*Task goal*
Set down all of the records below exactly, please, omitting the images.

++++++

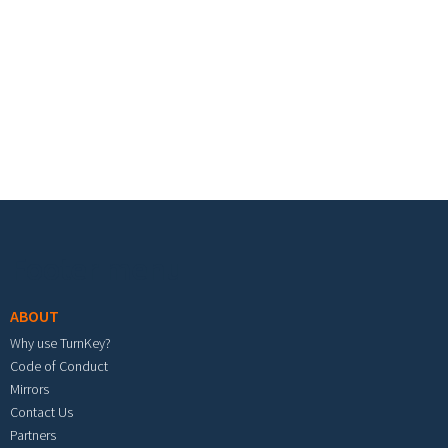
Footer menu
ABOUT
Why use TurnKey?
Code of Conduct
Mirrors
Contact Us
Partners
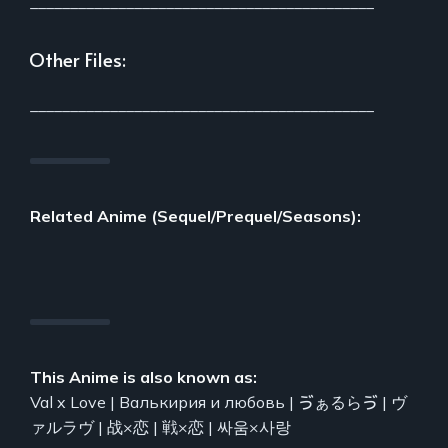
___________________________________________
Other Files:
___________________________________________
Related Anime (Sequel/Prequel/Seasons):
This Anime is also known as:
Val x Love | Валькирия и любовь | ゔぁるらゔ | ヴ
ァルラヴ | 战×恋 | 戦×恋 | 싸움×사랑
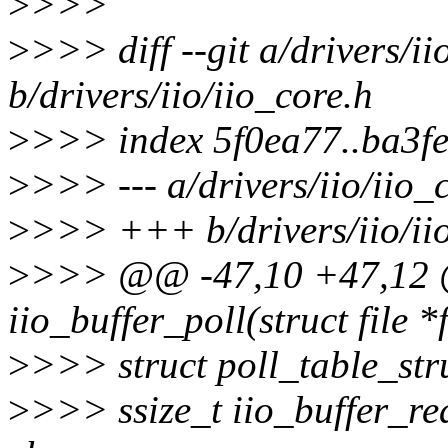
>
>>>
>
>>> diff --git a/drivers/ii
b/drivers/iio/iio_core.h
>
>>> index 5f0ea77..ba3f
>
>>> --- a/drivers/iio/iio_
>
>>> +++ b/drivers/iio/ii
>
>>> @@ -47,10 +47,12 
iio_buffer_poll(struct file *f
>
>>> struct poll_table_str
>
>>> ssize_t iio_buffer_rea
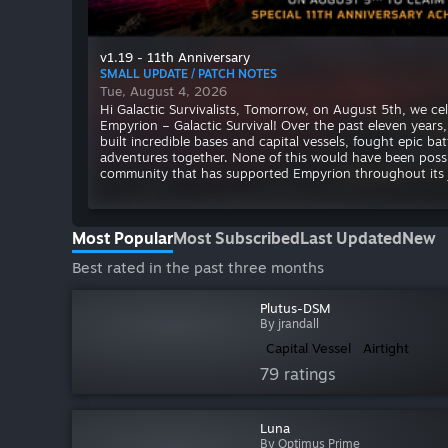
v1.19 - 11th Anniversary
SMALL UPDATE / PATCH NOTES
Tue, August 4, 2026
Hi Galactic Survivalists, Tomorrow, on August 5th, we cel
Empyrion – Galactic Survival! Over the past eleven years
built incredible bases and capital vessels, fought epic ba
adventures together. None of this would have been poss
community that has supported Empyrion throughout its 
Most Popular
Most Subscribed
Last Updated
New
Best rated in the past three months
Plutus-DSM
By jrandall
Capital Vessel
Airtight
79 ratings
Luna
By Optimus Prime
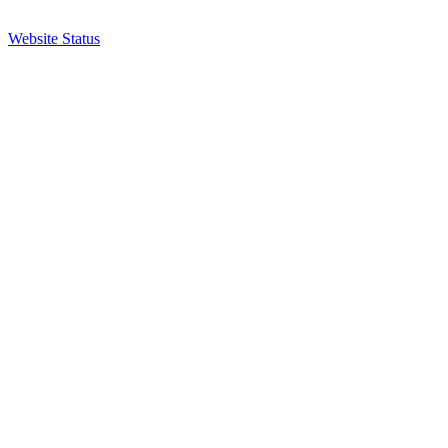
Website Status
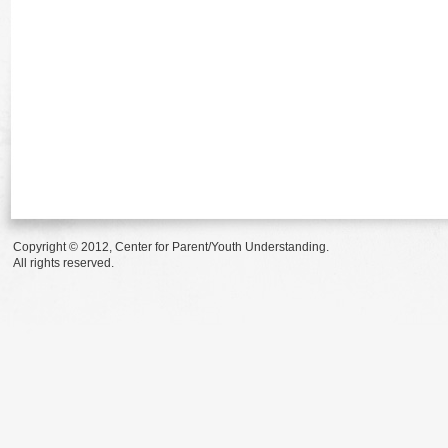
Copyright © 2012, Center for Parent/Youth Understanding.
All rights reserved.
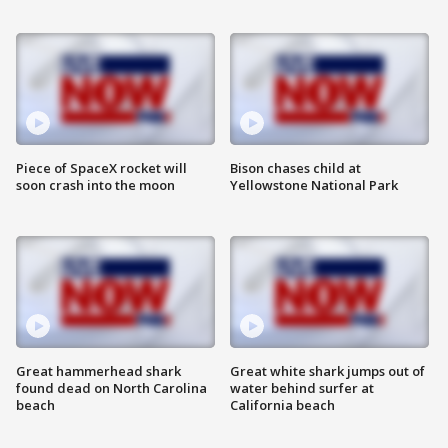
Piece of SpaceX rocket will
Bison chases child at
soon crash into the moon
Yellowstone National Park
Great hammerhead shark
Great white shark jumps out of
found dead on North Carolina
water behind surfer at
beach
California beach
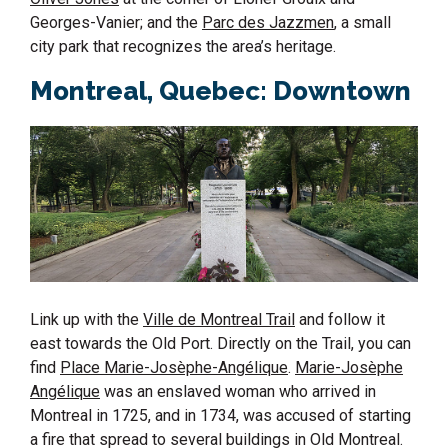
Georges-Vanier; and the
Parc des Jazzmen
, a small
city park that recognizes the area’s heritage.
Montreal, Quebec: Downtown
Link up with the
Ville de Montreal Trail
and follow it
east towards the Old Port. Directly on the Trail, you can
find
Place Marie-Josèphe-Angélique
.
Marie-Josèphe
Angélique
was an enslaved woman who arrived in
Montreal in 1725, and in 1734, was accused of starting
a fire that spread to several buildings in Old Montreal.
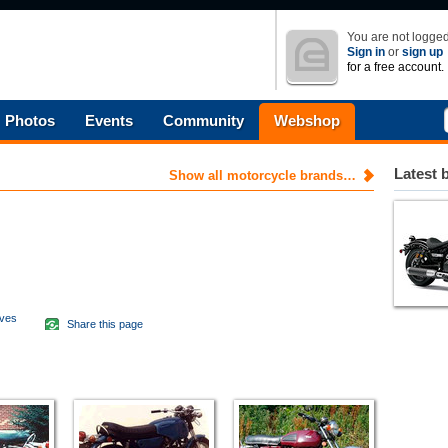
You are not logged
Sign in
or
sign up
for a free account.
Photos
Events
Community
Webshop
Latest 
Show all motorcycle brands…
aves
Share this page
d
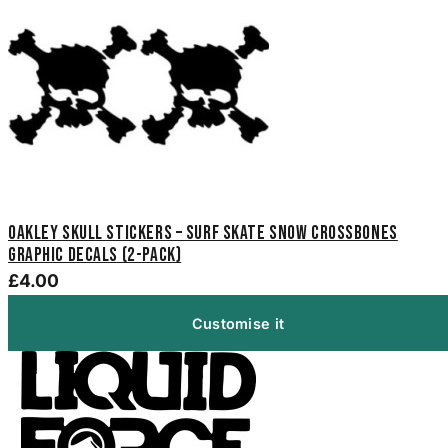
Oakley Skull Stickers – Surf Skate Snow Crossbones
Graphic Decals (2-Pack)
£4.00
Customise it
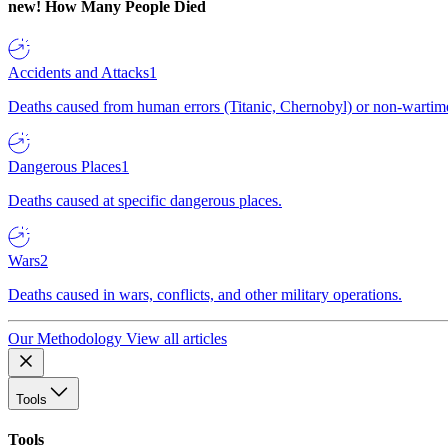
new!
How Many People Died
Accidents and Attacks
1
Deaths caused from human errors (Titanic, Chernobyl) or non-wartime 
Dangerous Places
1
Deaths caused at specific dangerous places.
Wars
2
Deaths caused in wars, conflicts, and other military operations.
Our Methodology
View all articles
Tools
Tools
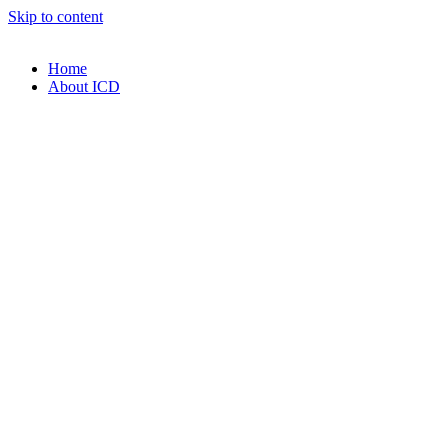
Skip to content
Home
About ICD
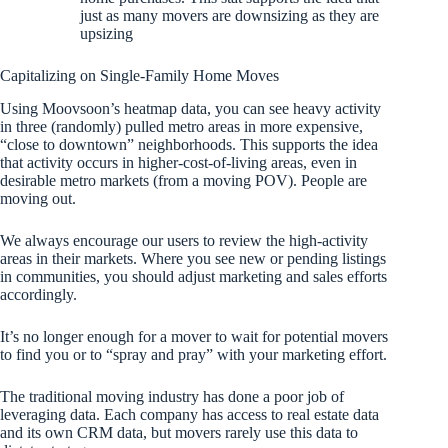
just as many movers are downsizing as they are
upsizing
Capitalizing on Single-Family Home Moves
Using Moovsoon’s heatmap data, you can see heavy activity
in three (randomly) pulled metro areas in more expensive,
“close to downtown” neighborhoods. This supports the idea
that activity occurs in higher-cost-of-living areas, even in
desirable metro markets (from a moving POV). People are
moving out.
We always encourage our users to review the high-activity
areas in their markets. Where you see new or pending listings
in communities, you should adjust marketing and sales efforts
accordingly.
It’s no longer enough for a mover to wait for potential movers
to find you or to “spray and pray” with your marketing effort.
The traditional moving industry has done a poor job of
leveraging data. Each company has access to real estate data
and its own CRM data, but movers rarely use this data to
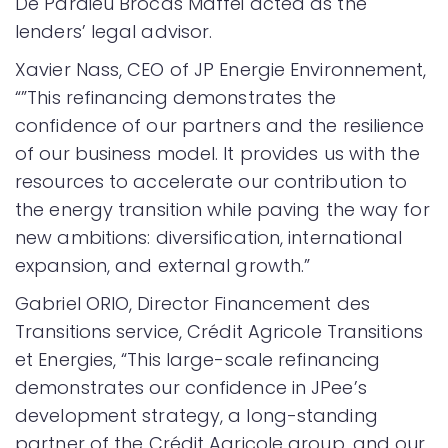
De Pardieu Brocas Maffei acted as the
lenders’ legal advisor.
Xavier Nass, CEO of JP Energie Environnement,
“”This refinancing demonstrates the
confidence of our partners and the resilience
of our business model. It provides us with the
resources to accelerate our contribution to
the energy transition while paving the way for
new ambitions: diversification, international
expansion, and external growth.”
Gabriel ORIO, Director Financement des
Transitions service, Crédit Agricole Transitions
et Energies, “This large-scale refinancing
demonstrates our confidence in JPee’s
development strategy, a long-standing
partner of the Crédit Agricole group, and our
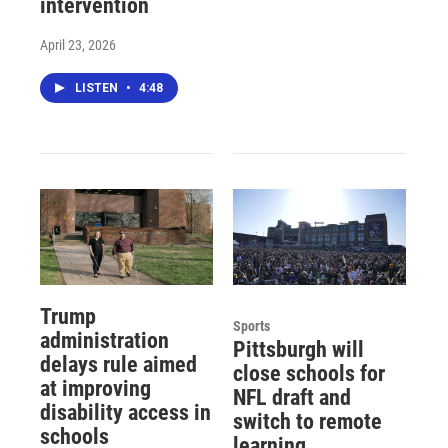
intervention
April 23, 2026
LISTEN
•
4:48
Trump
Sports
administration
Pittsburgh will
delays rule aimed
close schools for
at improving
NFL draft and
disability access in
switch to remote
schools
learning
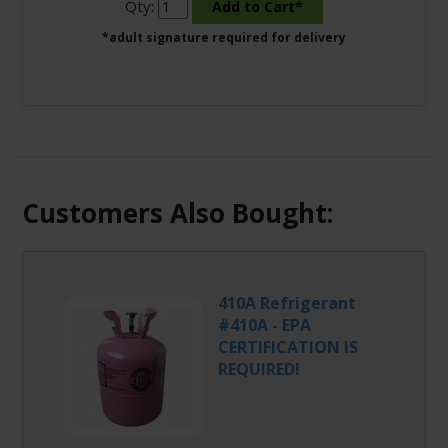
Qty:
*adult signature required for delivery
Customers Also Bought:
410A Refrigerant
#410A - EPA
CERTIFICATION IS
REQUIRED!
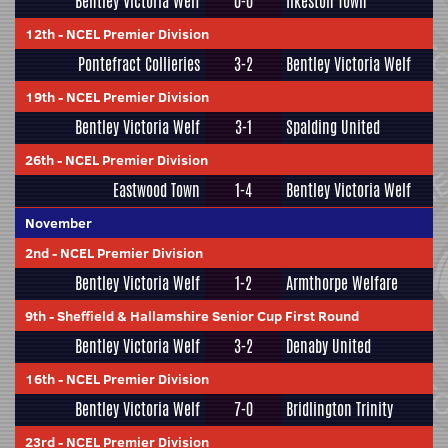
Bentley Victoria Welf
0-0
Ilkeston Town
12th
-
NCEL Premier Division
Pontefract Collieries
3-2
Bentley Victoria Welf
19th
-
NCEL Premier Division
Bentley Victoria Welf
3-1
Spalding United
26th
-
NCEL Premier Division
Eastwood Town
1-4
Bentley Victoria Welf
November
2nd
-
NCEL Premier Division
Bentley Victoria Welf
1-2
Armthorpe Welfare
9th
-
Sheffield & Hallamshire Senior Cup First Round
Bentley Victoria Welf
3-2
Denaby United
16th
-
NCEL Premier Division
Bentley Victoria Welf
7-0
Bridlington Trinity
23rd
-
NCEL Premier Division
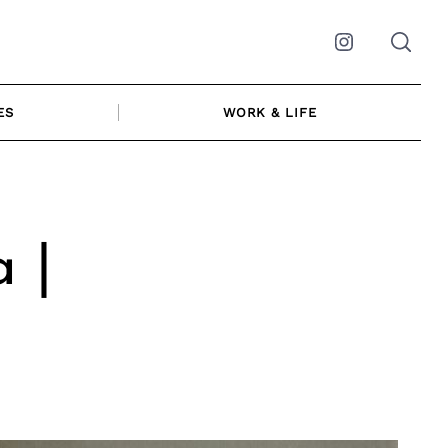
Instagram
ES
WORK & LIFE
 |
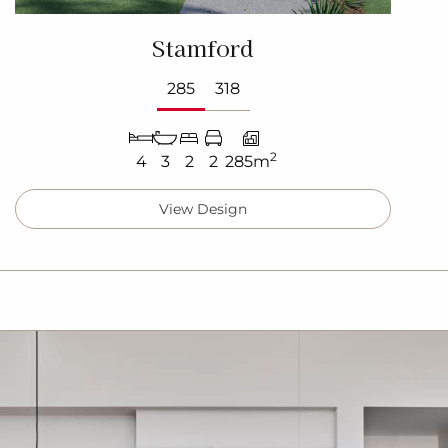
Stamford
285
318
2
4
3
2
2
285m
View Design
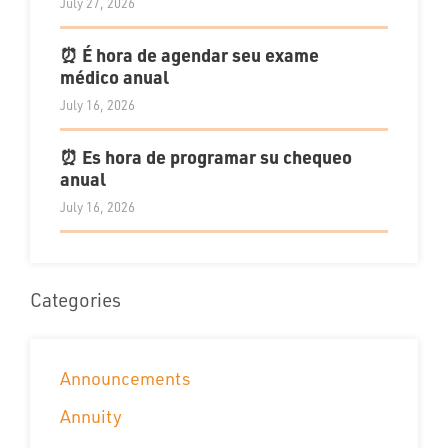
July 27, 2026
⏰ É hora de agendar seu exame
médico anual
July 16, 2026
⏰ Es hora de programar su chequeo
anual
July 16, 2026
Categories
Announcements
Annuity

++++++

*Output below*
Footer menu
ABOUT
Why use TurnKey?
Code of Conduct
Mirrors
Contact Us
Partners
___________________________________________
Other Files:
___________________________________________
Related Anime (Sequel/Prequel/Seasons):
This Anime is also known as:
Val x Love | Валькирия и любовь | ゔぁるらゔ | ヴ
ァルラヴ | 战×恋 | 戦×恋 | 싸움×사랑
>
>>>
>
>>> diff --git a/drivers/ii
b/drivers/iio/iio_core.h
>
>>> index 5f0ea77..ba3f
>
>>> --- a/drivers/iio/iio_
>
>>> +++ b/drivers/iio/ii
>
>>> @@ -47,10 +47,12 
iio_buffer_poll(struct file *f
>
>>> struct poll_table_str
>
>>> ssize_t iio_buffer_rea
v1.19 - 11th Anniversary
SMALL UPDATE / PATCH NOTES
Tue, August 4, 2026
Hi Galactic Survivalists, Tomorrow, on August 5th, we cel
Empyrion – Galactic Survival! Over the past eleven years
built incredible bases and capital vessels, fought epic ba
adventures together. None of this would have been poss
community that has supported Empyrion throughout its 
Most Popular
Most Subscribed
Last Updated
New
Best rated in the past three months
Plutus-DSM
By jrandall
Capital Vessel
Airtight
79 ratings
Luna
By Optimus Prime
Website Status
Copyright © 2012, Center for Parent/Youth Understanding.
All rights reserved.
Piece of SpaceX rocket will
Bison chases child at
soon crash into the moon
Yellowstone National Park
Great hammerhead shark
Great white shark jumps out of
found dead on North Carolina
water behind surfer at
beach
California beach
Georges-Vanier; and the
Parc des Jazzmen
, a small
city park that recognizes the area’s heritage.
Montreal, Quebec: Downtown
Link up with the
Ville de Montreal Trail
and follow it
east towards the Old Port. Directly on the Trail, you can
find
Place Marie-Josèphe-Angélique
.
Marie-Josèphe
Angélique
was an enslaved woman who arrived in
Montreal in 1725, and in 1734, was accused of starting
a fire that spread to several buildings in Old Montreal.
You are not logged
Sign in
or
sign up
for a free account.
Photos
Events
Community
Webshop
Latest 
Show all motorcycle brands…
aves
Share this page
d
Oakley Skull Stickers – Surf Skate Snow Crossbones
Graphic Decals (2-Pack)
£4.00
Customise it
new!
How Many People Died
Accidents and Attacks
1
Deaths caused from human errors (Titanic, Chernobyl) or non-wartime 
Dangerous Places
1
Deaths caused at specific dangerous places.
Wars
2
Deaths caused in wars, conflicts, and other military operations.
Our Methodology
View all articles
Tools
Tools
Skip to content
Home
About ICD
just as many movers are downsizing as they are
upsizing
Capitalizing on Single-Family Home Moves
Using Moovsoon’s heatmap data, you can see heavy activity
in three (randomly) pulled metro areas in more expensive,
“close to downtown” neighborhoods. This supports the idea
that activity occurs in higher-cost-of-living areas, even in
desirable metro markets (from a moving POV). People are
moving out.
We always encourage our users to review the high-activity
areas in their markets. Where you see new or pending listings
in communities, you should adjust marketing and sales efforts
accordingly.
It’s no longer enough for a mover to wait for potential movers
to find you or to “spray and pray” with your marketing effort.
The traditional moving industry has done a poor job of
leveraging data. Each company has access to real estate data
and its own CRM data, but movers rarely use this data to
De Pardieu Brocas Maffei acted as the
lenders’ legal advisor.
Xavier Nass, CEO of JP Energie Environnement,
“”This refinancing demonstrates the
confidence of our partners and the resilience
of our business model. It provides us with the
resources to accelerate our contribution to
the energy transition while paving the way for
new ambitions: diversification, international
expansion, and external growth.”
Gabriel ORIO, Director Financement des
Transitions service, Crédit Agricole Transitions
et Energies, “This large-scale refinancing
demonstrates our confidence in JPee’s
development strategy, a long-standing
partner of the Crédit Agricole group, and our
intervention
April 23, 2026
LISTEN
•
4:48
Trump
Sports
administration
Pittsburgh will
delays rule aimed
close schools for
at improving
NFL draft and
disability access in
switch to remote
schools
learning
Qty:
*adult signature required for delivery
Customers Also Bought:
410A Refrigerant
#410A - EPA
CERTIFICATION IS
REQUIRED!
Bentley Victoria Welf
0-0
Ilkeston Town
12th
-
NCEL Premier Division
Pontefract Collieries
3-2
Bentley Victoria Welf
19th
-
NCEL Premier Division
Bentley Victoria Welf
3-1
Spalding United
26th
-
NCEL Premier Division
Eastwood Town
1-4
Bentley Victoria Welf
November
2nd
-
NCEL Premier Division
Bentley Victoria Welf
1-2
Armthorpe Welfare
9th
-
Sheffield & Hallamshire Senior Cup First Round
Bentley Victoria Welf
3-2
Denaby United
16th
-
NCEL Premier Division
Bentley Victoria Welf
7-0
Bridlington Trinity
23rd
-
NCEL Premier Division
Instagram
ES
WORK & LIFE
 |
Stamford
285
318
2
4
3
2
2
285m
View Design
July 27, 2026
⏰ É hora de agendar seu exame
médico anual
July 16, 2026
⏰ Es hora de programar su chequeo
anual
July 16, 2026
Categories
Announcements
Annuity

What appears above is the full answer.